Good work whoever out there was praying for rain and props to all you people who let your lawns die last year. For the first time in a long time, California is not perilously short on water. It rained so much last month we got nervous about flooding, the snowpack reached 184% of average, and the drought even eased up in the Santa Barbara area (currently the driest part of the state). See that tiny sliver of red? That’s the only place that’s still in “extreme drought.” When you compare that to where we were as recently as December, the difference is insane.
But even though we’ve had more water falling out of the sky (and taking us on an emotional roller coaster in the process) than we have in years, the State Water Resources Control Board decided this week to keep California’s emergency drought regulations in place, at least until the end of the rainy season in May. As they see it, drought conditions in parts of the state are still severe enough to be cause for concern.

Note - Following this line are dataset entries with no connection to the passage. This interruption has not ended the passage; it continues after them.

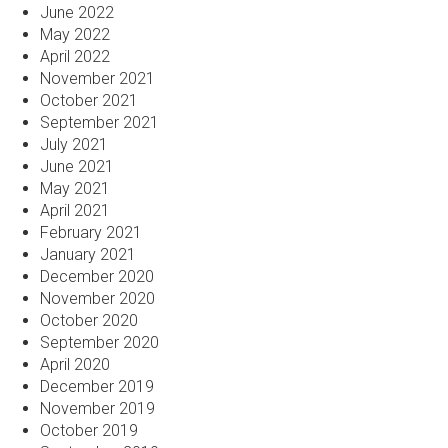
June 2022
May 2022
April 2022
November 2021
October 2021
September 2021
July 2021
June 2021
May 2021
April 2021
February 2021
January 2021
December 2020
November 2020
October 2020
September 2020
April 2020
December 2019
November 2019
October 2019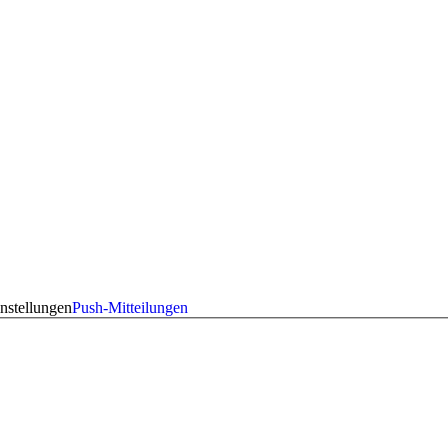
nstellungen
Push-Mitteilungen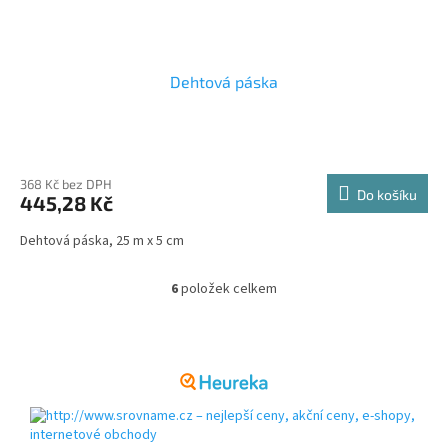
Dehtová páska
368 Kč bez DPH
Do košíku
445,28 Kč
Dehtová páska, 25 m x 5 cm
6
položek celkem
O
v
l
Z
á
á
d
p
a
a
c
t
í
í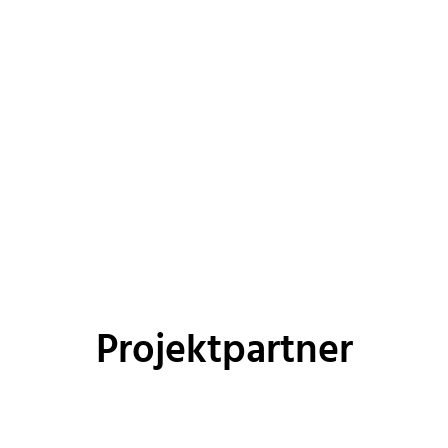
Projektpartner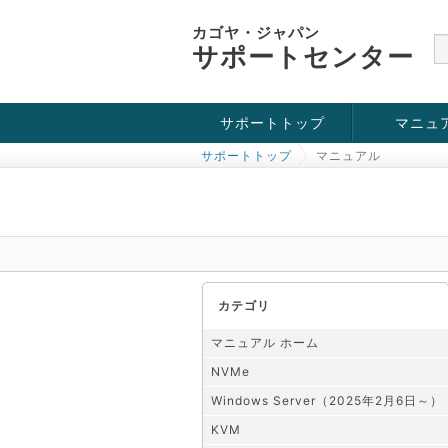
カゴヤ・ジャパン
サポートセンター
サポートトップ
マニュ
サポートトップ
マニュアル
お役立ち情報
チュートリアル
障害・メンテナンス情報
KVM
OpenVZ
Windows Se
SSH接続
ドメイン
SSL
カテゴリ
マニュアル ホーム
NVMe
Windows Server（2025年2月6日～）
KVM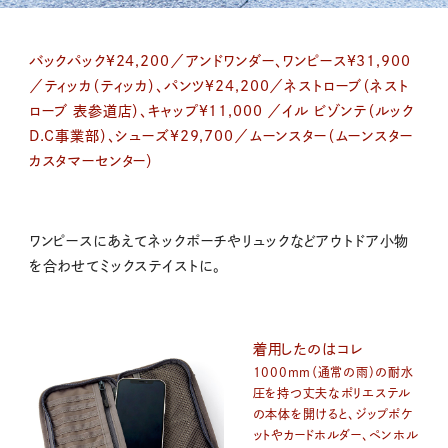
バックパック¥24,200／アンドワンダー、ワンピース¥31,900
／ティッカ（ティッカ）、パンツ¥24,200／ネストローブ（ネスト
ローブ 表参道店）、キャップ¥11,000 ／イル ビゾンテ（ルック
D.C事業部）、シューズ¥29,700／ムーンスター（ムーンスター
カスタマーセンター）
ワンピースにあえてネックポーチやリュックなどアウトドア小物
を合わせてミックステイストに。
着用したのはコレ
1000mm（通常の雨）の耐水
圧を持つ丈夫なポリエステル
の本体を開けると、ジップポケ
ットやカードホルダー、ペンホル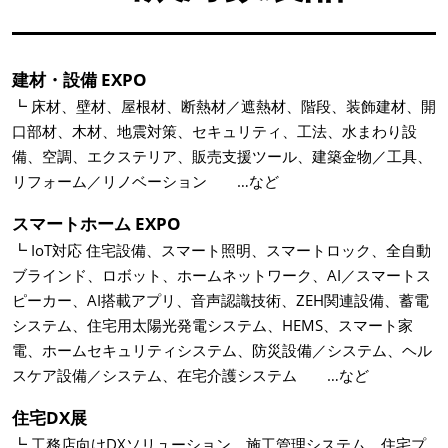
建材・設備 EXPO
┗ 床材、壁材、屋根材、断熱材／遮熱材、階段、装飾建材、開
口部材、木材、地震対策、セキュリティ、工法、水まわり設
備、空調、エクステリア、販売支援ツール、建築金物／工具、
リフォーム／リノベーション …など
スマートホーム EXPO
┗ IoT対応 住宅設備、スマート照明、スマートロック、全自動
ブラインド、ロボット、ホームネットワーク、AI／スマートス
ピーカー、AI搭載アプリ、音声認識技術、ZEH関連設備、蓄電
システム、住宅用太陽光発電システム、HEMS、スマート家
電、ホームセキュリティシステム、防災設備／システム、ヘル
スケア設備／システム、在宅介護システム …など
住宅DX展
┗ 工務店向けDXソリューション、施工管理システム、住宅プ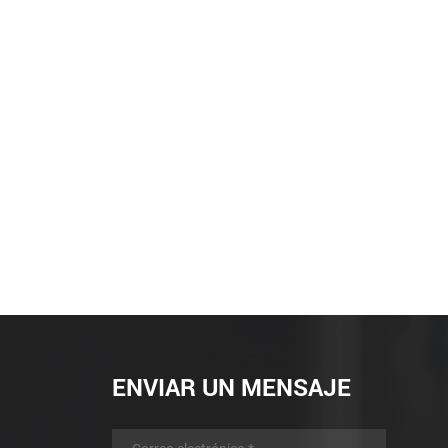
ENVIAR UN MENSAJE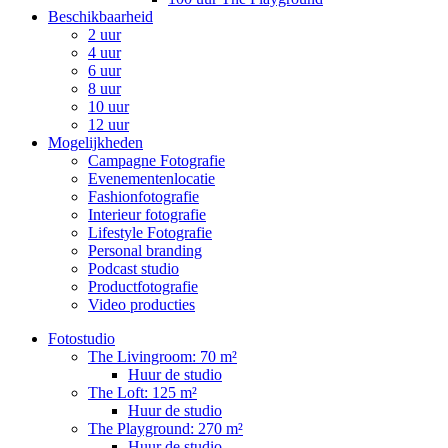
Beschikbaarheid
2 uur
4 uur
6 uur
8 uur
10 uur
12 uur
Mogelijkheden
Campagne Fotografie
Evenementenlocatie
Fashionfotografie
Interieur fotografie
Lifestyle Fotografie
Personal branding
Podcast studio
Productfotografie
Video producties
Fotostudio
The Livingroom: 70 m²
Huur de studio
The Loft: 125 m²
Huur de studio
The Playground: 270 m²
Huur de studio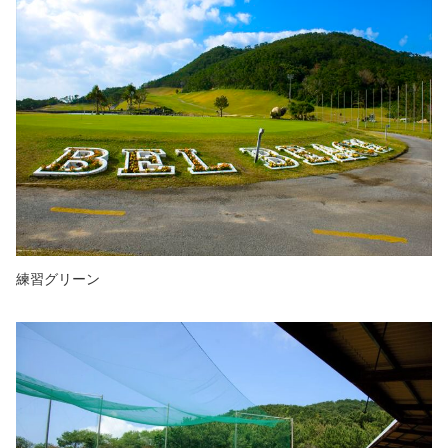
練習グリーン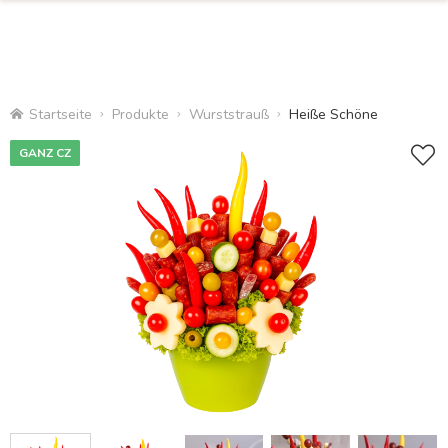
Startseite
Produkte
Wurststrauß
Heiße Schöne
GANZ CZ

The restrictions require that urban water suppliers in cities prove to the state that they’ll have enough water to make it through three years of drought. Those same suppliers also have to provide monthly reports on water use. And yeah, there are restrictions that affect the rest of us too. It’s been a while since we’ve been over these because, you know, all that rain, but the below rules are still in place.
• No watering lawns within 48 hours after a rainstorm
• No washing your car if your hose doesn’t have a shutoff nozzle
• No hosing off sidewalks and driveways
• No watering your lawn to the point that there’s runoff into the street
And though it’s not officially on the books, assume there’s still a hard no on 40 minute showers.